Il team legale di Sigfrido Ranucci, coordinato dall’avvocato Roberto De Vita, ha inoltrato a Viale Mazzini una contestazione formale contro la delibera di avvicendamento alla guida della trasmissione Report. Nella giornata di domenica 30 agosto 2026, il difensore del conduttore radiotelevisivo ha richiesto alla dirigenza di Roma l’esibizione di prove concrete relative al provvedimento notificatogli. L’azione punta a ottenere i documenti aziendali che motivino la presunta incompatibilità del professionista con l’incarico finora ricoperto.
Le richieste di chiarimento sui tre nodi della vicenda
La difesa solleva interrogativi specifici riguardo alle motivazioni addotte dall’azienda di servizio pubblico. De Vita ha rilevato come le argomentazioni preliminari risultino prive di riscontri fattuali: i contatti con Valter Lavitola erano già noti dal 2023, la vicenda relativa all’attentato vede l’anchor man nel ruolo di parte lesa, mentre le indiscrezioni su presunte condotte inappropriate necessitano di dimostrazioni probatorie. Le espressioni impiegate dall’amministrazione per giustificare il cambio alla conduzione, quali interferenze continue, pressioni e opacità, devono essere contestualizzate precisando identità dei soggetti coinvolti, singoli giornalisti interessati e specifiche inchieste televisive.
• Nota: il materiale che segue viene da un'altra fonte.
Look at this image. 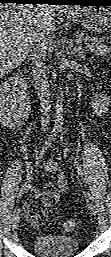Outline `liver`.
<instances>
[{"instance_id": "obj_1", "label": "liver", "mask_w": 111, "mask_h": 257, "mask_svg": "<svg viewBox=\"0 0 111 257\" xmlns=\"http://www.w3.org/2000/svg\"><path fill=\"white\" fill-rule=\"evenodd\" d=\"M54 7L48 5L0 6V73L18 67L38 36L49 38L55 27Z\"/></svg>"}]
</instances>
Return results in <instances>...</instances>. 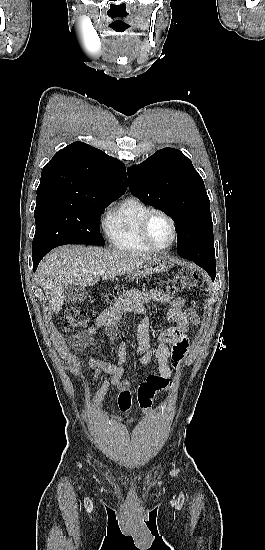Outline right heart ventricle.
<instances>
[{
    "label": "right heart ventricle",
    "instance_id": "right-heart-ventricle-1",
    "mask_svg": "<svg viewBox=\"0 0 265 550\" xmlns=\"http://www.w3.org/2000/svg\"><path fill=\"white\" fill-rule=\"evenodd\" d=\"M150 209L143 200L129 197L109 212L104 228L110 244L123 252H150L140 234L141 219Z\"/></svg>",
    "mask_w": 265,
    "mask_h": 550
}]
</instances>
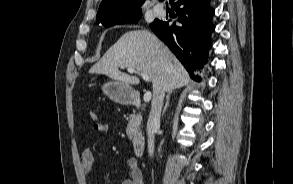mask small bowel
I'll use <instances>...</instances> for the list:
<instances>
[{
	"instance_id": "c3829d8e",
	"label": "small bowel",
	"mask_w": 293,
	"mask_h": 184,
	"mask_svg": "<svg viewBox=\"0 0 293 184\" xmlns=\"http://www.w3.org/2000/svg\"><path fill=\"white\" fill-rule=\"evenodd\" d=\"M109 124L105 122H96L93 125L95 132L105 133L109 130ZM82 170L85 174L90 173L95 165V157L91 147H85L80 154ZM128 176L121 184H144L141 169L135 158H129L126 161Z\"/></svg>"
}]
</instances>
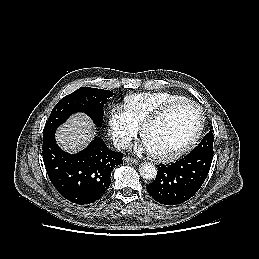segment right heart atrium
<instances>
[{
  "label": "right heart atrium",
  "mask_w": 259,
  "mask_h": 259,
  "mask_svg": "<svg viewBox=\"0 0 259 259\" xmlns=\"http://www.w3.org/2000/svg\"><path fill=\"white\" fill-rule=\"evenodd\" d=\"M108 123L113 142L118 148H127L138 134V127L132 122L125 106L114 105Z\"/></svg>",
  "instance_id": "1"
}]
</instances>
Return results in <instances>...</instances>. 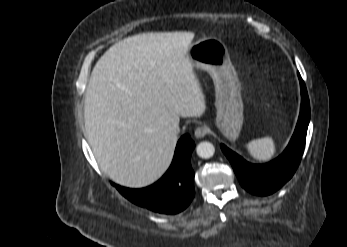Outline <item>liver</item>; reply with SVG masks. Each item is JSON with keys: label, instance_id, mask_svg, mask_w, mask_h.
<instances>
[{"label": "liver", "instance_id": "6515ba94", "mask_svg": "<svg viewBox=\"0 0 347 247\" xmlns=\"http://www.w3.org/2000/svg\"><path fill=\"white\" fill-rule=\"evenodd\" d=\"M192 32H150L111 46L95 64L84 120L101 170L142 188L169 167L180 117L200 116L205 96L187 57Z\"/></svg>", "mask_w": 347, "mask_h": 247}]
</instances>
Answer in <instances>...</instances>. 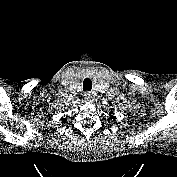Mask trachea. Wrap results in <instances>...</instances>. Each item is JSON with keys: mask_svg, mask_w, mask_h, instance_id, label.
<instances>
[{"mask_svg": "<svg viewBox=\"0 0 177 177\" xmlns=\"http://www.w3.org/2000/svg\"><path fill=\"white\" fill-rule=\"evenodd\" d=\"M92 81L90 78H85L83 81V91H91Z\"/></svg>", "mask_w": 177, "mask_h": 177, "instance_id": "trachea-1", "label": "trachea"}]
</instances>
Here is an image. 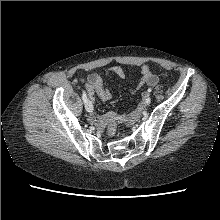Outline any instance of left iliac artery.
<instances>
[{"instance_id":"obj_1","label":"left iliac artery","mask_w":220,"mask_h":220,"mask_svg":"<svg viewBox=\"0 0 220 220\" xmlns=\"http://www.w3.org/2000/svg\"><path fill=\"white\" fill-rule=\"evenodd\" d=\"M149 93L152 91V89L151 88H148V90H147ZM146 102L147 103H150L151 102V100H149V99H146Z\"/></svg>"}]
</instances>
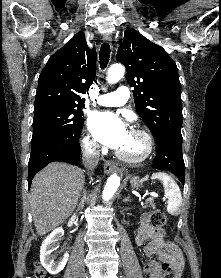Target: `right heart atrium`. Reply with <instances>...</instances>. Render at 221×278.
I'll return each instance as SVG.
<instances>
[{"instance_id": "d8ad5b80", "label": "right heart atrium", "mask_w": 221, "mask_h": 278, "mask_svg": "<svg viewBox=\"0 0 221 278\" xmlns=\"http://www.w3.org/2000/svg\"><path fill=\"white\" fill-rule=\"evenodd\" d=\"M82 146L85 152L94 154L98 150V144L93 137L87 135L82 140Z\"/></svg>"}]
</instances>
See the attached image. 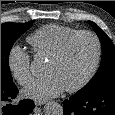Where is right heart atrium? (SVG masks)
Instances as JSON below:
<instances>
[{
	"mask_svg": "<svg viewBox=\"0 0 115 115\" xmlns=\"http://www.w3.org/2000/svg\"><path fill=\"white\" fill-rule=\"evenodd\" d=\"M7 64L14 79L22 86L29 84L33 78L30 54L19 44L10 47Z\"/></svg>",
	"mask_w": 115,
	"mask_h": 115,
	"instance_id": "obj_1",
	"label": "right heart atrium"
}]
</instances>
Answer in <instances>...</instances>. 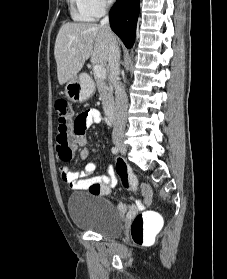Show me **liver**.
Instances as JSON below:
<instances>
[{"instance_id":"1","label":"liver","mask_w":227,"mask_h":279,"mask_svg":"<svg viewBox=\"0 0 227 279\" xmlns=\"http://www.w3.org/2000/svg\"><path fill=\"white\" fill-rule=\"evenodd\" d=\"M111 41L117 43L112 31L96 23L63 24L54 48L59 84L75 77L90 57L93 64L106 66Z\"/></svg>"}]
</instances>
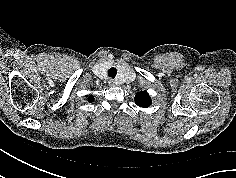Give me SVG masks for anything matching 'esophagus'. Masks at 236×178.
I'll return each mask as SVG.
<instances>
[{"mask_svg": "<svg viewBox=\"0 0 236 178\" xmlns=\"http://www.w3.org/2000/svg\"><path fill=\"white\" fill-rule=\"evenodd\" d=\"M108 83H109V85L112 86V87L117 86V82H116L115 80H113V79H110V80L108 81Z\"/></svg>", "mask_w": 236, "mask_h": 178, "instance_id": "1", "label": "esophagus"}]
</instances>
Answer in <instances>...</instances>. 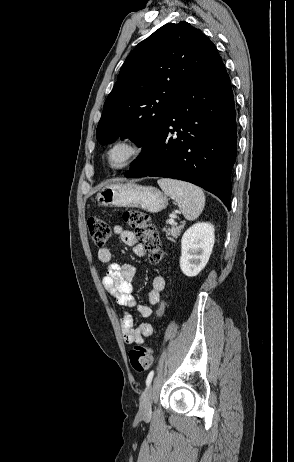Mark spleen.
I'll return each mask as SVG.
<instances>
[{
  "instance_id": "1",
  "label": "spleen",
  "mask_w": 294,
  "mask_h": 462,
  "mask_svg": "<svg viewBox=\"0 0 294 462\" xmlns=\"http://www.w3.org/2000/svg\"><path fill=\"white\" fill-rule=\"evenodd\" d=\"M157 182L164 193L177 202L187 220H194L201 214L205 205V195L202 189L173 179L163 178Z\"/></svg>"
}]
</instances>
Il termine di trenta giorni per la ricollocazione professionale
I vertici della tv di Stato hanno concesso un arco temporale di 30 giorni per valutare le opzioni di ricollocazione aziendale del dipendente. Il legale ha precisato l’impossibilità di compiere scelte professionali o accettare nuove mansioni in assenza del dossier motivazionale completo. Senza l’indicazione precisa delle circostanze che hanno determinato la rimozione dall’inchiesta giornalistica, il conduttore non procederà ad alcuna decisione sul proprio futuro nella società editoriale.
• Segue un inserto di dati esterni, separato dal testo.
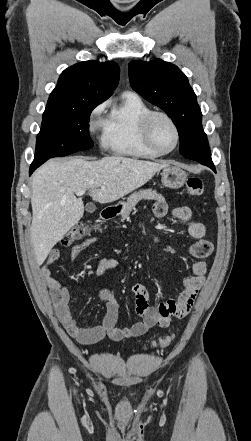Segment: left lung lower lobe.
Masks as SVG:
<instances>
[{"label":"left lung lower lobe","mask_w":251,"mask_h":441,"mask_svg":"<svg viewBox=\"0 0 251 441\" xmlns=\"http://www.w3.org/2000/svg\"><path fill=\"white\" fill-rule=\"evenodd\" d=\"M191 142L193 145L192 150L194 152L198 151L200 153L198 162L209 166L215 171V167L211 159V154H210L206 134L203 131L200 132L195 136L194 140H192Z\"/></svg>","instance_id":"left-lung-lower-lobe-1"}]
</instances>
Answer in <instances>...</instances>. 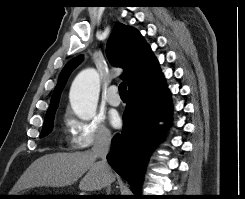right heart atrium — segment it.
I'll list each match as a JSON object with an SVG mask.
<instances>
[{
	"label": "right heart atrium",
	"instance_id": "right-heart-atrium-1",
	"mask_svg": "<svg viewBox=\"0 0 245 199\" xmlns=\"http://www.w3.org/2000/svg\"><path fill=\"white\" fill-rule=\"evenodd\" d=\"M68 140L72 149L84 150L97 144H107L112 135L100 116L82 120L69 114L66 119Z\"/></svg>",
	"mask_w": 245,
	"mask_h": 199
}]
</instances>
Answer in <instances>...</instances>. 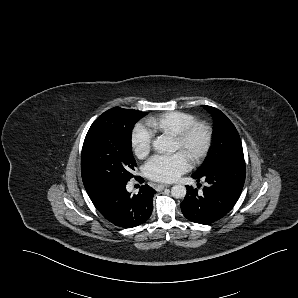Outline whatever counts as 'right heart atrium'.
<instances>
[{"mask_svg": "<svg viewBox=\"0 0 298 298\" xmlns=\"http://www.w3.org/2000/svg\"><path fill=\"white\" fill-rule=\"evenodd\" d=\"M132 145L139 157H145L153 146L151 132L142 125H136L132 133Z\"/></svg>", "mask_w": 298, "mask_h": 298, "instance_id": "right-heart-atrium-1", "label": "right heart atrium"}]
</instances>
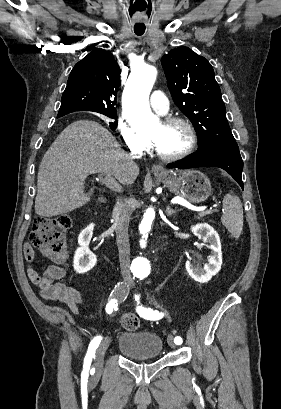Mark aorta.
Instances as JSON below:
<instances>
[{"label": "aorta", "instance_id": "obj_1", "mask_svg": "<svg viewBox=\"0 0 281 409\" xmlns=\"http://www.w3.org/2000/svg\"><path fill=\"white\" fill-rule=\"evenodd\" d=\"M155 67L142 64L137 66L125 87L123 107L131 127L139 132H149L159 125V119L149 106V95L156 80ZM155 217L153 208H148L140 224V230L146 232L151 228Z\"/></svg>", "mask_w": 281, "mask_h": 409}]
</instances>
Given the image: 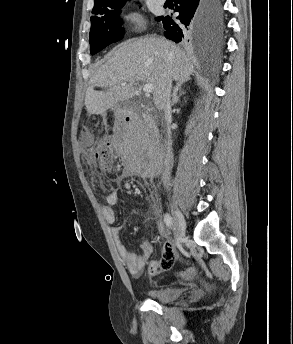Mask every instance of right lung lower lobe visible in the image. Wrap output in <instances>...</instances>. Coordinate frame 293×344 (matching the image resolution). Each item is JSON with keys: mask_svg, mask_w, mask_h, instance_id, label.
<instances>
[{"mask_svg": "<svg viewBox=\"0 0 293 344\" xmlns=\"http://www.w3.org/2000/svg\"><path fill=\"white\" fill-rule=\"evenodd\" d=\"M174 11L179 12L176 18L183 25L176 24L170 16L157 18L163 23L166 38L176 43L196 41L206 48L217 44L222 23L220 0H175Z\"/></svg>", "mask_w": 293, "mask_h": 344, "instance_id": "98d812e1", "label": "right lung lower lobe"}]
</instances>
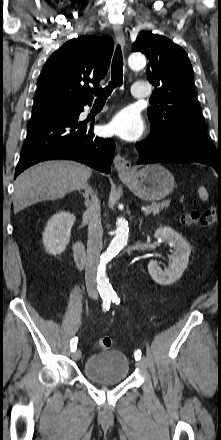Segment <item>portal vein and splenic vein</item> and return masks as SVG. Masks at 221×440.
<instances>
[{"mask_svg":"<svg viewBox=\"0 0 221 440\" xmlns=\"http://www.w3.org/2000/svg\"><path fill=\"white\" fill-rule=\"evenodd\" d=\"M142 210H143L145 215H149L151 213L150 209L147 208V207H143Z\"/></svg>","mask_w":221,"mask_h":440,"instance_id":"portal-vein-and-splenic-vein-1","label":"portal vein and splenic vein"}]
</instances>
Il preavviso di ricorso alle autorità giudiziarie
La mancanza di risposte dettagliate da parte del datore di lavoro comporterà il trasferimento della vertenza davanti alle autorità giudiziarie. L’impianto difensivo evidenzia come l’operato di Viale Mazzini configuri una sanzione verso la parte offesa senza la contestuale esplicitazione delle addebiti. Qualsiasi lavoratore, subordinato pubblico o privato, conserva il diritto di conoscere gli addebiti specifici; la persistenza della mancanza di trasparenza costituirà elemento di valutazione processuale nella vertenza di lavoro contro i vertici di Roma.